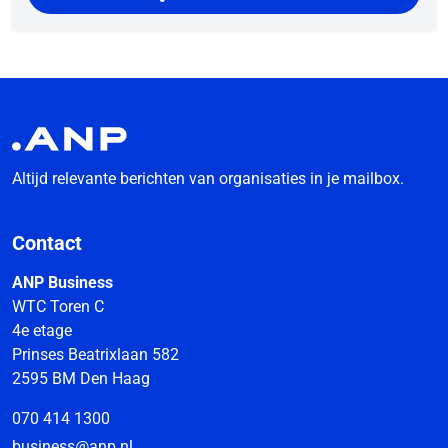
Altijd relevante berichten van organisaties in je mailbox.
Contact
ANP Business
WTC Toren C
4e etage
Prinses Beatrixlaan 582
2595 BM Den Haag
070 414 1300
business@anp.nl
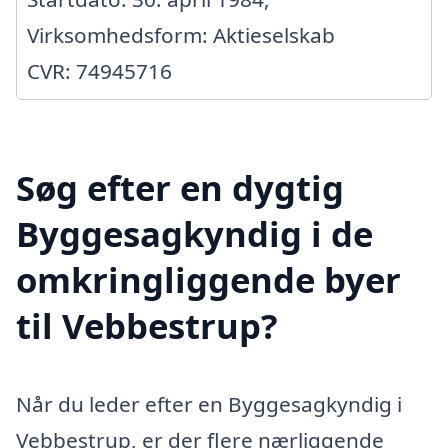
Virksomhedsform: Aktieselskab
CVR: 74945716
Søg efter en dygtig
Byggesagkyndig i de
omkringliggende byer
til Vebbestrup?
Når du leder efter en Byggesagkyndig i
Vebbestrup, er der flere nærliggende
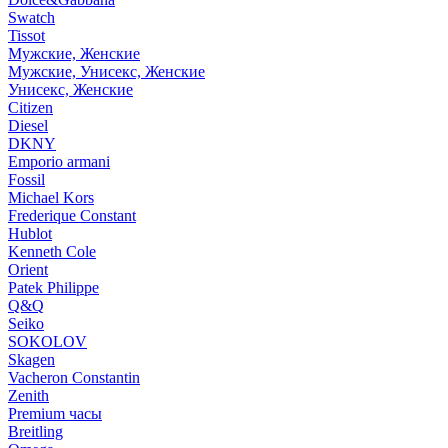
Swatch
Tissot
Мужские, Женские
Мужские, Унисекс, Женские
Унисекс, Женские
Citizen
Diesel
DKNY
Emporio armani
Fossil
Michael Kors
Frederique Constant
Hublot
Kenneth Cole
Orient
Patek Philippe
Q&Q
Seiko
SOKOLOV
Skagen
Vacheron Constantin
Zenith
Premium часы
Breitling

☆ ☆ ☆ ☆ ☆ ☆ ☆

*Problem to solve*. The reply has to reproduce every line above verbatim and contain no pictures.

*Result of the exercise*.
Altijd relevante berichten van organisaties in je mailbox.
Contact
ANP Business
WTC Toren C
4e etage
Prinses Beatrixlaan 582
2595 BM Den Haag
070 414 1300
business@anp.nl
Virksomhedsform: Aktieselskab
CVR: 74945716
Søg efter en dygtig
Byggesagkyndig i de
omkringliggende byer
til Vebbestrup?
Når du leder efter en Byggesagkyndig i
Vebbestrup, er der flere nærliggende
Swatch
Tissot
Мужские, Женские
Мужские, Унисекс, Женские
Унисекс, Женские
Citizen
Diesel
DKNY
Emporio armani
Fossil
Michael Kors
Frederique Constant
Hublot
Kenneth Cole
Orient
Patek Philippe
Q&Q
Seiko
SOKOLOV
Skagen
Vacheron Constantin
Zenith
Premium часы
Breitling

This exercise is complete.